Expats can choose their local leaders. An Interview with Philippe van Parijs

All around the world the number of people making a city their home keeps expanding, the challenges on urbanization, social cohesion and resource management growing ever more demanding. Cities are becoming the place where ideas are transformed, tested and re-tested, the arena where dissenting views can often clash but also enlighten, bring about a different perspective. Citizens want to have a say on the decisions that determine how they live. On Monday May 7th, more than 80 major European cities have come together to launch a campaign that explores new forms of democracy, Cities4Europe – Europe for citizens, its main goals being: involve the citizens in a dialogue about the future, inspire government to put people first, and have an impact on the way decisions are taken in Europe. In Belgium, local elections will be held in October of this year, which in the case of Brussels means that its 19 municipalities (communes) will see Belgians and expats alike choosing their local leaders. To have a more nuanced understanding of what is at stake, Brussels Express has asked Belgian philosopher and economist, Philippe van Parijs, to share his views on these matters.

pvp

There are opposing views regarding the right to vote for expats (non-Belgian residents) in the upcoming communal elections in late 2018. Some say that expats shouldn’t be allowed to vote. What are your thoughts on this, your position in this debate?

No one is questioning the right to vote and to be eligible at local elections for all citizens of the EU, whether ‘expats’ or ‘immigrants’. Moreover in Belgium, after a fierce public debate, including a petition I co-initiated, the right to vote at local elections was extended to all foreign nationals legally established in the country for five years or more. There is no going back.

Recent numbers show that about 12% of expats vote in the elections. Why this low number? Is it a lack of information, a lack of involvement? If the latter, why?

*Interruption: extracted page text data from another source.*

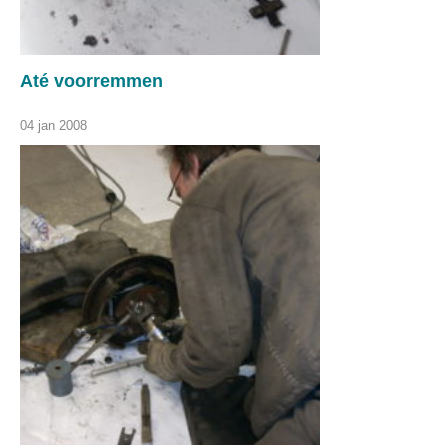
Até voorremmen
04 jan 2008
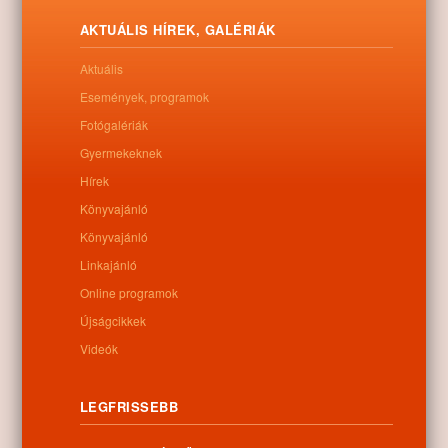
Letöltés
AKTUÁLIS HÍREK, GALÉRIÁK
Aktuális
Események, programok
Fotógalériák
0
Gyermekeknek
Hírek
Kapcsolódó anyagok
Könyvajánló
Könyvajánló
Nem található kapcsolódó anyag
Linkajánló
Online programok
Újságcikkek
Kategóriák:
Egyéb
Videók
LEGFRISSEBB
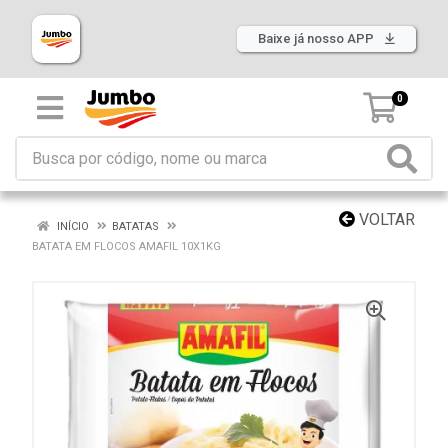
Baixe já nosso APP
0
VOLTAR
INÍCIO
BATATAS
BATATA EM FLOCOS AMAFIL 10X1KG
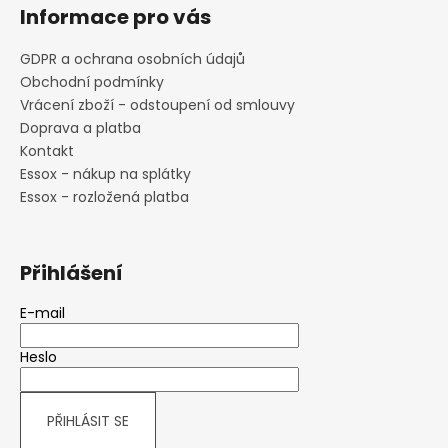
Informace pro vás
GDPR a ochrana osobních údajů
Obchodní podmínky
Vrácení zboží - odstoupení od smlouvy
Doprava a platba
Kontakt
Essox - nákup na splátky
Essox - rozložená platba
Přihlášení
E-mail
Heslo
PŘIHLÁSIT SE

One major reason is the electoral regime that applies to non-Belgians. In terms of their impact on the turnout, you can distinguish four regimes: (1) residents are automatically registered and subjected to a legal obligation to vote; (2) residents are automatically registered without obligation to vote; (3) residents need to register in advance in order to have the right to vote but don’t have an obligation to vote if they do; (4) residents need to register in advance in order to have the right to vote and are obliged to vote if they do. The first regime applies to Belgian citizens. It is the most persuasive, even though the sanctions are seldom applied in case people do not turn up, which happens increasingly. The last regime applies to non-Belgians. It is the most dissuasive you can imagine.

How could expats be incentivized to register, and to vote?

One obvious way would be a switch from the 4th to the 2nd regime I mentioned: register automatically as an elector anyone satisfying the residence condition and drop the obligation to vote for non-Belgians. A merger of all 19 communes into a single one coinciding with the Brussels-Capital Region would also be likely to increase the turnout as a result of increasing the stakes. Apart from these institutional changes, spreading information in various languages about how to proceed and about the unlikelihood of sanctions for registered voters who do not turn up would also help. But one should not expect a turnout among non-Belgians as high as among Belgians, as the information non-Belgians possess about local politics and the importance they attach to it are bound to remain lower, on average, than for Belgians.

Some movements have been fighting for the right to vote for all non-Belgian citizens and/or residents (for instance 1bru1vote) even at the regional level. The opposing view questions this request by saying: Why would any non-Belgian resident and/or citizen be granted this right if at the communal level very few people vote anyway? How could one make sense of this conundrum?

Such an extension of the suffrage at the regional level is very important in the case Brussels, where less than 2/3 of the adult population enjoys voting rights at a level to which more and more competences are being transferred. The turnout at that level can be expected to be higher than at the local level because more is at stake. But it won’t be much higher. What matters is that all the citizens of Brussels who have the time and desire to do something for their city, whatever their nationality, should be regarded as full citizens. Brussels needs them.

Some people have suggested that some communes ought to merge (they are relatively small). What are your thoughts on this? Pros Vs Cons?

The communes of Brussels are, on average, far more populated than the communes in the other two Regions. But they are stuck together on a small territory, with half a percent of the surface of the country housing more than 10 percent of its population. The resulting interdependencies feed a strong case for a merger, as they did in other cities, such as Paris, Berlin, Vienna or Antwerp. Such a merger is consistent with a more decentralized political life at the level of districts, which could be more numerous than the existing communes.